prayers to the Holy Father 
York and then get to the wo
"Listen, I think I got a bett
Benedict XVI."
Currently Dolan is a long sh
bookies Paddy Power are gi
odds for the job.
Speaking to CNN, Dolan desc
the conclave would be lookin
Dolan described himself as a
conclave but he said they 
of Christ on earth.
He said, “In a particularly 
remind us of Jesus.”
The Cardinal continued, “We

* * *

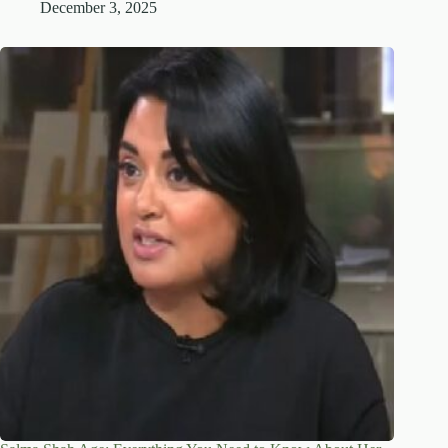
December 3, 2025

# ACTIVITY
In the entries above, count each line containing the word "said" and reply with only the count.

# TASK OUTPUT
2